Huda Mukbil is an Ottawa author who I had the pleasure of meeting very briefly as she was awarded her Ottawa Book Award for Agent of Change. Mukbil’s family fled Yemen when she was a girl, and she spent her first formative years in Egypt before coming to Canada. Eventually her academic path and command of multiple languages landed her at Canada’s spy agency where she eventually became the first CSIS agent to wear the hijab. Her book recounts the racism she encountered at the agency and the check on her career growth that institutional racism created. She eventually left CSIS after pursuing recourse that was settled without disclosure, and her book seeks to tell her story within the confines both of national security and legal constraints.
Mukbil is not a natural writer and some of the prose lands flat, but her tale is nonetheless gripping and fast-moving. She touches on many of the national security issues of our time and had a front-row seat to the War on Terror that is fascinating. Even prohibited from fully telling her tale – something many who work in Ottawa encounter on a not-irregular basis – there is enough hint of Le Carré to keep the reader glued to the page. Unfortunately, the racism she clearly faced at CSIS will only confirm for many progressive readers the impressions we have of para-military organizations as bastions of reactionary attitudes. Mukbil is not shy about rooting her employer’s bias in its CAF and RCMP origins, and there are few Canadians who consider either to be welcoming of racialized women – to say the least.

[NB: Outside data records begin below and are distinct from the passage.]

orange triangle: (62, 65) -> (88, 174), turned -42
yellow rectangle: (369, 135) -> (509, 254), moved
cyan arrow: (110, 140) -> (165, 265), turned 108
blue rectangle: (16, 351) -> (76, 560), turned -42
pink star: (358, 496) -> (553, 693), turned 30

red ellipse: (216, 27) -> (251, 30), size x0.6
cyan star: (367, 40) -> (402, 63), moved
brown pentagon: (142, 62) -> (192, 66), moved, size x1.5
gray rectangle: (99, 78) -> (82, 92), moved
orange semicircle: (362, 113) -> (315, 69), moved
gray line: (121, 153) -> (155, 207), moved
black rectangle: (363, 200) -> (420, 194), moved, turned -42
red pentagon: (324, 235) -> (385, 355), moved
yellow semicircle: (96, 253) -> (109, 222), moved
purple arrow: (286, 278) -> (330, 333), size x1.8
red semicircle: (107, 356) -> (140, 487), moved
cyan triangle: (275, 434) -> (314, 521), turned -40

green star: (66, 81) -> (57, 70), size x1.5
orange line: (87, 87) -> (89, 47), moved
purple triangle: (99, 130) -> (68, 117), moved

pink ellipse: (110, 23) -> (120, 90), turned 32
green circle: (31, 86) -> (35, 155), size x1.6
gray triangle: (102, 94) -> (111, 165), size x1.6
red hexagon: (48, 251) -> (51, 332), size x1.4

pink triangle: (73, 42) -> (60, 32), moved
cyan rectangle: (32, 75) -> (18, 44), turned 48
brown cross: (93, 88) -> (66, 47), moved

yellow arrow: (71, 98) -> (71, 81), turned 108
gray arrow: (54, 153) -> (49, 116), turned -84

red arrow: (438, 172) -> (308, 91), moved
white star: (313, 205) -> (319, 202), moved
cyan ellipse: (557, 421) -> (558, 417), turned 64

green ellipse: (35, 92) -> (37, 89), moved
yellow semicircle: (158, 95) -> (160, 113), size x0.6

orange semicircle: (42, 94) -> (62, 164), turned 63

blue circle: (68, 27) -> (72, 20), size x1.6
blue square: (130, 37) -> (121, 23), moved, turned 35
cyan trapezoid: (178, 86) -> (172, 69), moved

Mukbil’s story is intensely personal and she leaves it to the reader to determine what, if anything, should be done to prevent CSIS from treating others as it treated her. Certainly, her own legal efforts are part of the answer. Readers will have to determine for themselves whether recruitment from non para-military and military organizations to become a truly civilian agency will be enough to reform CSIS, or whether the agency is beyond redemption.